--- SOURCE DATA Enclosed Below ---

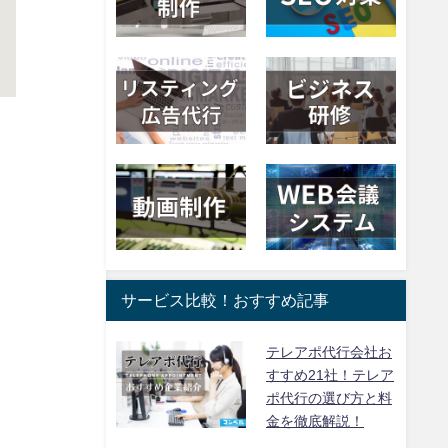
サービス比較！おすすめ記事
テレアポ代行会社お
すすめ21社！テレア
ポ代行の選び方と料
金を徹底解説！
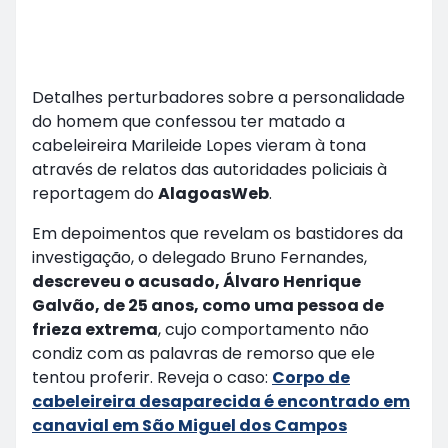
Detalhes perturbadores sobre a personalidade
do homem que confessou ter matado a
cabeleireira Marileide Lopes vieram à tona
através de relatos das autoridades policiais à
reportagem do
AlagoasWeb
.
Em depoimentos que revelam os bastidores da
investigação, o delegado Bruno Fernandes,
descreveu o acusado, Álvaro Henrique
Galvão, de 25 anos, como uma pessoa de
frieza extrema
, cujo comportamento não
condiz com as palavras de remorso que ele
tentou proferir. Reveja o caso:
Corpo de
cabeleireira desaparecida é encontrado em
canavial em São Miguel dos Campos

--- End of Enclosed SOURCE DATA ---
--- SOURCE DATA Enclosed Below ---

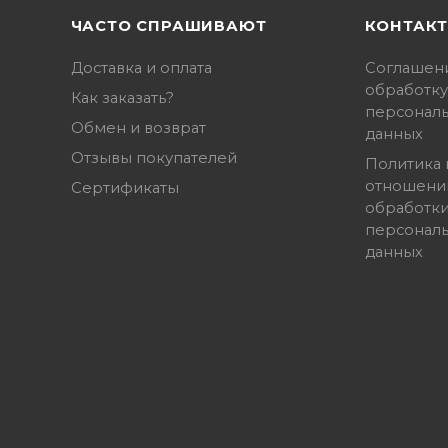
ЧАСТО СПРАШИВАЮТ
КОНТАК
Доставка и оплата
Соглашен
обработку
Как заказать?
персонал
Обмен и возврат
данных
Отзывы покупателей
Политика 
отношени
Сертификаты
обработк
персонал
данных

--- End of Enclosed SOURCE DATA ---
--- SOURCE DATA Enclosed Below ---

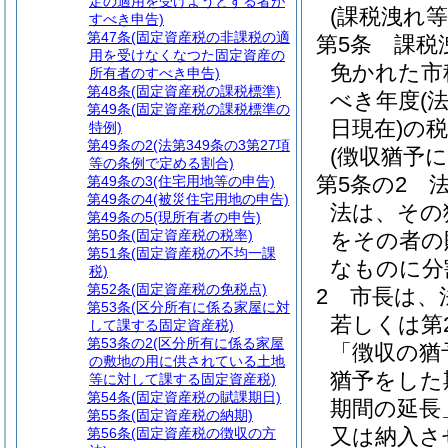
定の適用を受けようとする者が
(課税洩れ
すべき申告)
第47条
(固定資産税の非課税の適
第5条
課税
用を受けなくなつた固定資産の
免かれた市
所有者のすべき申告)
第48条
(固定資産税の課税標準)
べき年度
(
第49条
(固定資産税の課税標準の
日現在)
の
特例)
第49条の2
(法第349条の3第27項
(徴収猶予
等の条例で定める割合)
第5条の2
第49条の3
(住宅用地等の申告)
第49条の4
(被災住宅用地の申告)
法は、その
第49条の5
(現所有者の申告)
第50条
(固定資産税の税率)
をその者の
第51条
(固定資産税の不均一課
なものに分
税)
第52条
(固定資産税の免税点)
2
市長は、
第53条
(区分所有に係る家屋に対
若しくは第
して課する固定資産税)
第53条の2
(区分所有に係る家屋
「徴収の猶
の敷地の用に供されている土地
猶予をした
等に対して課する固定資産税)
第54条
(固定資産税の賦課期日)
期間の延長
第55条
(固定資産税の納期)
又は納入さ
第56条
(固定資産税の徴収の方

--- End of Enclosed SOURCE DATA ---

> **ACTIVITY**
Out of the preceding entries, pull every line containing the string "cabeleireira".

> **SOLVED EXERCISE**
cabeleireira Marileide Lopes vieram à tona
cabeleireira desaparecida é encontrado em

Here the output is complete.